--- Source information ---

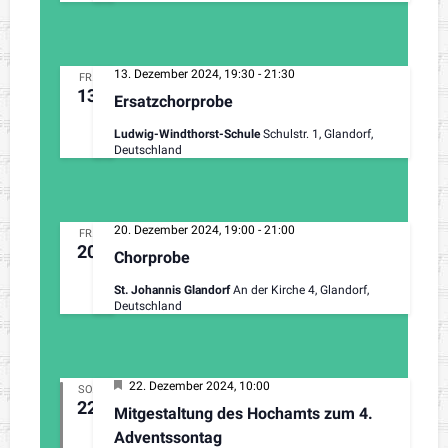
13. Dezember 2024, 19:30
-
21:30
FR.
13
Ersatzchorprobe
Ludwig-Windthorst-Schule
Schulstr. 1, Glandorf,
Deutschland
20. Dezember 2024, 19:00
-
21:00
FR.
20
Chorprobe
St. Johannis Glandorf
An der Kirche 4, Glandorf,
Deutschland
H
22. Dezember 2024, 10:00
SO.
e
22
Mitgestaltung des Hochamts zum 4.
r
v
Adventssontag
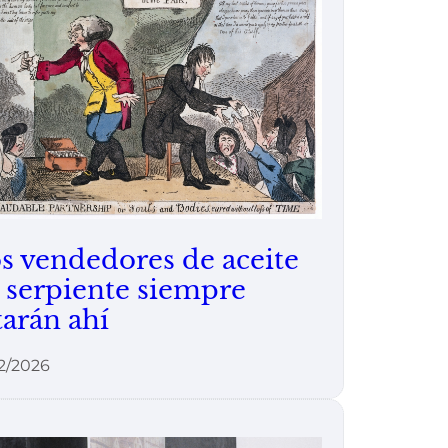
s vendedores de aceite
 serpiente siempre
tarán ahí
2/2026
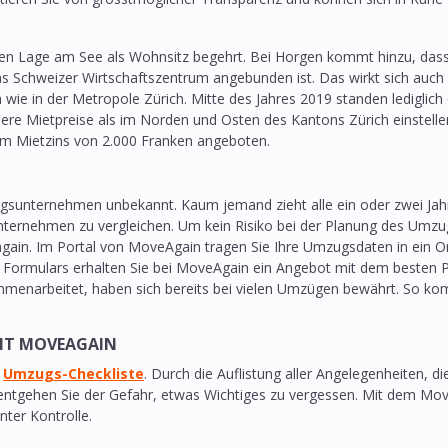
ven Lage am See als Wohnsitz begehrt. Bei Horgen kommt hinzu, dass
 Schweizer Wirtschaftszentrum angebunden ist. Das wirkt sich auch au
wie in der Metropole Zürich. Mitte des Jahres 2019 standen lediglic
e Mietpreise als im Norden und Osten des Kantons Zürich einstell
nem Mietzins von 2.000 Franken angeboten.
gsunternehmen unbekannt. Kaum jemand zieht alle ein oder zwei Jahr
ternehmen zu vergleichen. Um kein Risiko bei der Planung des Umzug
gain. Im Portal von MoveAgain tragen Sie Ihre Umzugsdaten in ein O
Formulars erhalten Sie bei MoveAgain ein Angebot mit dem besten Prei
narbeitet, haben sich bereits bei vielen Umzügen bewährt. So komm
MIT MOVEAGAIN
e
Umzugs-Checkliste
. Durch die Auflistung aller Angelegenheiten, d
n, entgehen Sie der Gefahr, etwas Wichtiges zu vergessen. Mit dem 
ter Kontrolle.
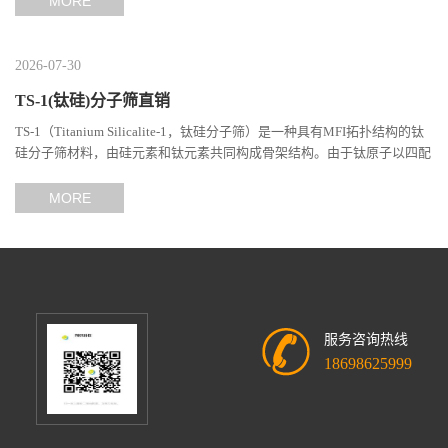
MORE
留
2026-07-30
言
TS-1(钛硅)分子筛直销
TS-1（Titanium Silicalite-1，钛硅分子筛）是一种具有MFI拓扑结构的钛
硅分子筛材料，由硅元素和钛元素共同构成骨架结构。由于钛原子以四配
位形式进入分子筛晶格，使其具备独特的催化性能和分子...
MORE
服务咨询热线
18698625999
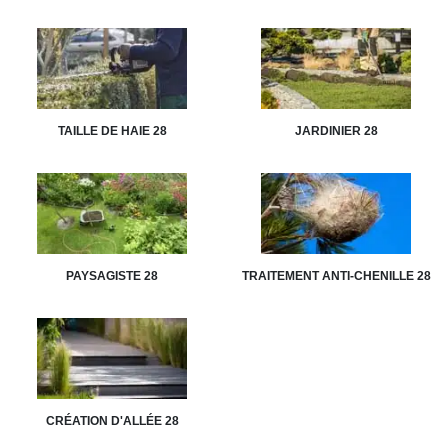
TAILLE DE HAIE 28
JARDINIER 28
PAYSAGISTE 28
TRAITEMENT ANTI-CHENILLE 28
CRÉATION D'ALLÉE 28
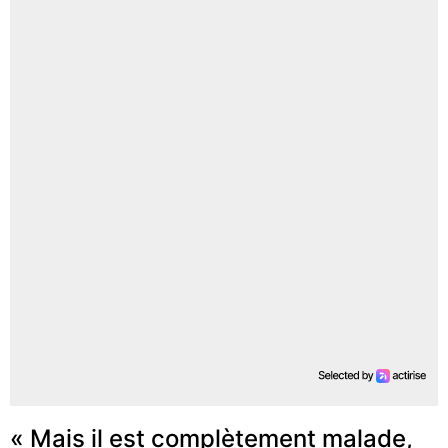
« Mais il est complètement malade,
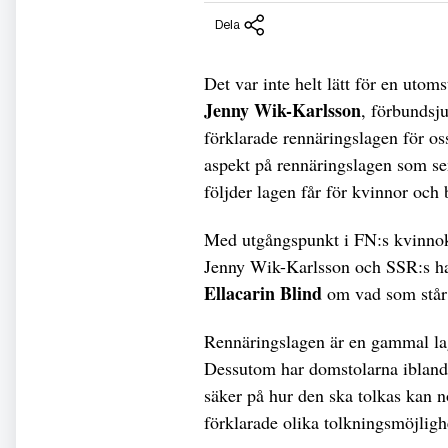
Dela
Det var inte helt lätt för en uto
Jenny Wik-Karlsson
, förbundsj
förklarade rennäringslagen för os
aspekt på rennäringslagen som se
följder lagen får för kvinnor och 
Med utgångspunkt i FN:s kvinnok
Jenny Wik-Karlsson och SSR:s han
Ellacarin Blind
om vad som står 
Rennäringslagen är en gammal lag
Dessutom har domstolarna ibland to
säker på hur den ska tolkas kan 
förklarade olika tolkningsmöjligh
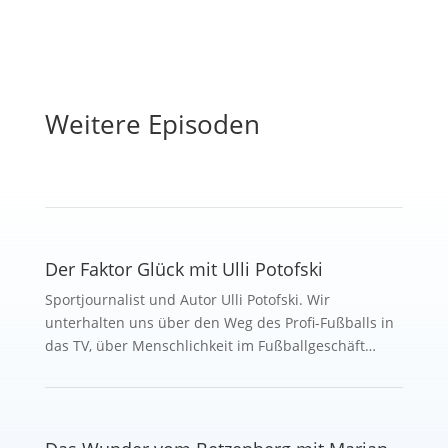
Weitere Episoden
Der Faktor Glück mit Ulli Potofski
Sportjournalist und Autor Ulli Potofski. Wir
unterhalten uns über den Weg des Profi-Fußballs in
das TV, über Menschlichkeit im Fußballgeschäft…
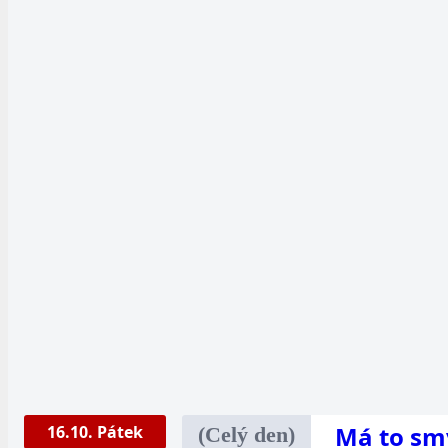
Má to sm
16.10. Pátek
(Celý den)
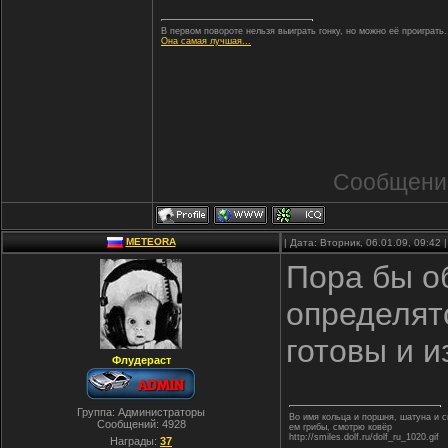
В первом повороте нельзя выиграть гонку, но можно её проиграть.
Она самая лучшая...
Сообщени
METEORA
| Дата: Вторник, 06.01.09, 09:42
Пора бы о
определятс
готовы и и
Флудераст
Группа: Администраторы
Во имя кольца и поршня, шатуна и
Сообщений:
4928
ем грибы, смотрю ковёр
http://smiles.dolf.ru/dolf_ru_1020.gif
Награды:
37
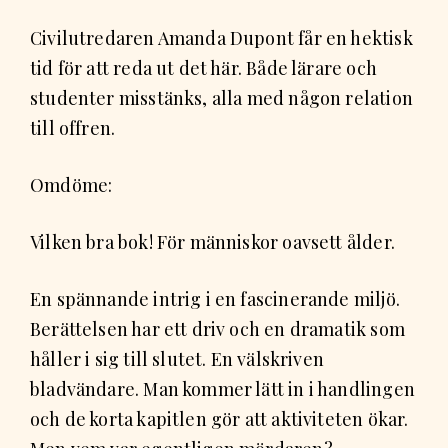
Civilutredaren Amanda Dupont får en hektisk
tid för att reda ut det här. Både lärare och
studenter misstänks, alla med någon relation
till offren.
Omdöme:
Vilken bra bok! För människor oavsett ålder.
En spännande intrig i en fascinerande miljö.
Berättelsen har ett driv och en dramatik som
håller i sig till slutet. En välskriven
bladvändare. Man kommer lätt in i handlingen
och de korta kapitlen gör att aktiviteten ökar.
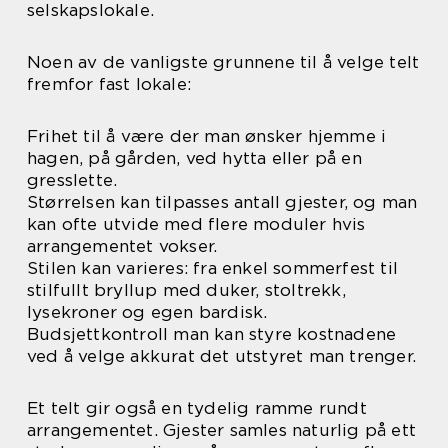
selskapslokale.
Noen av de vanligste grunnene til å velge telt
fremfor fast lokale:
Frihet til å være der man ønsker hjemme i
hagen, på gården, ved hytta eller på en
gresslette.
Størrelsen kan tilpasses antall gjester, og man
kan ofte utvide med flere moduler hvis
arrangementet vokser.
Stilen kan varieres: fra enkel sommerfest til
stilfullt bryllup med duker, stoltrekk,
lysekroner og egen bardisk.
Budsjettkontroll man kan styre kostnadene
ved å velge akkurat det utstyret man trenger.
Et telt gir også en tydelig ramme rundt
arrangementet. Gjester samles naturlig på ett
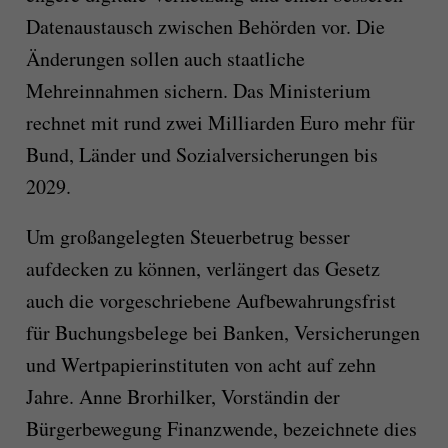
Datenaustausch zwischen Behörden vor. Die
Änderungen sollen auch staatliche
Mehreinnahmen sichern. Das Ministerium
rechnet mit rund zwei Milliarden Euro mehr für
Bund, Länder und Sozialversicherungen bis
2029.
Um großangelegten Steuerbetrug besser
aufdecken zu können, verlängert das Gesetz
auch die vorgeschriebene Aufbewahrungsfrist
für Buchungsbelege bei Banken, Versicherungen
und Wertpapierinstituten von acht auf zehn
Jahre. Anne Brorhilker, Vorständin der
Bürgerbewegung Finanzwende, bezeichnete dies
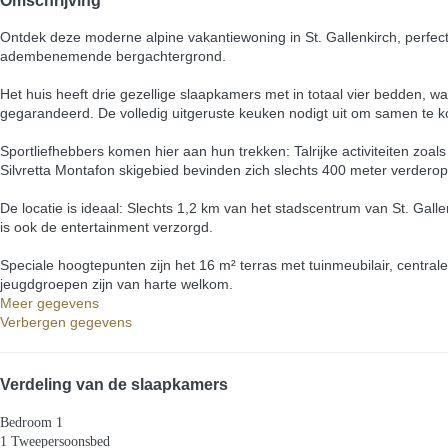
Ontdek deze moderne alpine vakantiewoning in St. Gallenkirch, perfec
adembenemende bergachtergrond.
Het huis heeft drie gezellige slaapkamers met in totaal vier bedden,
gegarandeerd. De volledig uitgeruste keuken nodigt uit om samen te k
Sportliefhebbers komen hier aan hun trekken: Talrijke activiteiten zo
Silvretta Montafon skigebied bevinden zich slechts 400 meter verderop
De locatie is ideaal: Slechts 1,2 km van het stadscentrum van St. Gall
is ook de entertainment verzorgd.
Speciale hoogtepunten zijn het 16 m² terras met tuinmeubilair, centra
jeugdgroepen zijn van harte welkom.
Meer gegevens
Verbergen gegevens
Verdeling van de slaapkamers
Bedroom 1
1 Tweepersoonsbed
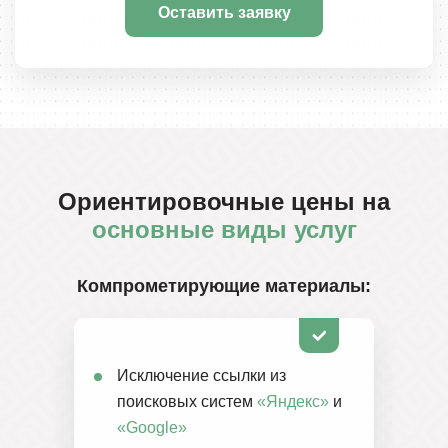
Оставить заявку
Ориентировочные цены на
основные виды услуг
Компрометирующие материалы:
Исключение ссылки из
поисковых систем
«Яндекс»
и
«Google»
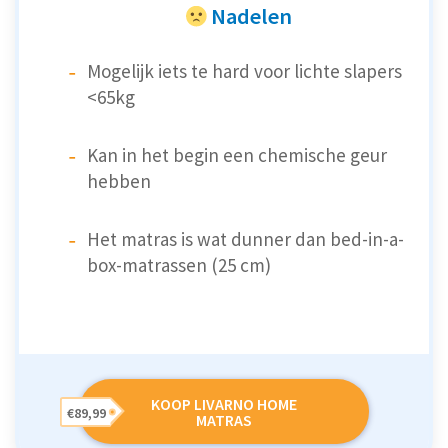
Nadelen
Mogelijk iets te hard voor lichte slapers
<65kg
Kan in het begin een chemische geur
hebben
Het matras is wat dunner dan bed-in-a-
box-matrassen (25 cm)
KOOP LIVARNO HOME
€89,99
MATRAS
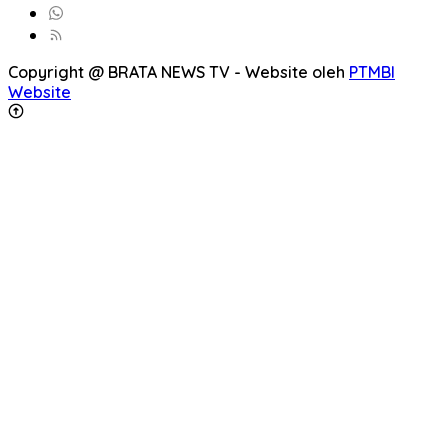
Copyright @ BRATA NEWS TV - Website oleh
PTMBI
Website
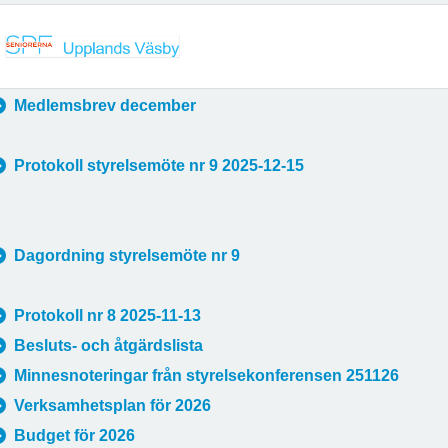
Medlemsbrev december
Protokoll styrelsemöte nr 9 2025-12-15
Dagordning styrelsemöte nr 9
Protokoll nr 8 2025-11-13
Besluts- och åtgärdslista
Minnesnoteringar från styrelsekonferensen 251126
Verksamhetsplan för 2026
Budget för 2026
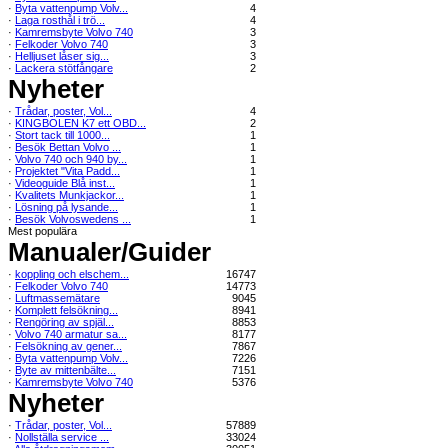
·
Byta vattenpump Volv...
4
·
Laga rosthål i trö...
4
·
Kamremsbyte Volvo 740
3
·
Felkoder Volvo 740
3
·
Helljuset låser sig...
3
·
Lackera stötfångare
2
Nyheter
·
Trådar, poster, Vol...
4
·
KINGBOLEN K7 ett OBD...
2
·
Stort tack till 1000...
1
·
Besök Bettan Volvo ...
1
·
Volvo 740 och 940 by...
1
·
Projektet "Vita Padd...
1
·
Videoguide Blå inst...
1
·
Kvalitets Munkjackor...
1
·
Lösning på lysande...
1
·
Besök Volvoswedens ...
1
Mest populära
Manualer/Guider
·
koppling och elschem...
16747
·
Felkoder Volvo 740
14773
·
Luftmassemätare
9045
·
Komplett felsökning...
8941
·
Rengöring av spjäl...
8853
·
Volvo 740 armatur sa...
8177
·
Felsökning av gener...
7867
·
Byta vattenpump Volv...
7226
·
Byte av mittenbälte...
7151
·
Kamremsbyte Volvo 740
5376
Nyheter
·
Trådar, poster, Vol...
57889
·
Nollställa service ...
33024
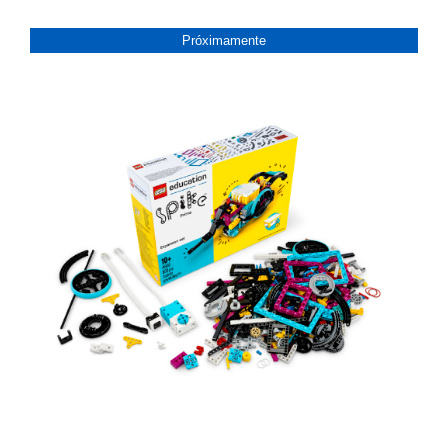
Próximamente
PRóXIMAMENTE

---

Exercise
Lines wanted from the entries above: the one with "Størrelsen kan tilpasses", the one with "auch die vorgeschriebene Aufbewahrungsfrist", and all lines between. Please copy them exactly, without the pictures and without anything else.

Result for this task
Størrelsen kan tilpasses antall gjester, og man
kan ofte utvide med flere moduler hvis
arrangementet vokser.
Stilen kan varieres: fra enkel sommerfest til
stilfullt bryllup med duker, stoltrekk,
lysekroner og egen bardisk.
Budsjettkontroll man kan styre kostnadene
ved å velge akkurat det utstyret man trenger.
Et telt gir også en tydelig ramme rundt
arrangementet. Gjester samles naturlig på ett
Datenaustausch zwischen Behörden vor. Die
Änderungen sollen auch staatliche
Mehreinnahmen sichern. Das Ministerium
rechnet mit rund zwei Milliarden Euro mehr für
Bund, Länder und Sozialversicherungen bis
2029.
Um großangelegten Steuerbetrug besser
aufdecken zu können, verlängert das Gesetz
auch die vorgeschriebene Aufbewahrungsfrist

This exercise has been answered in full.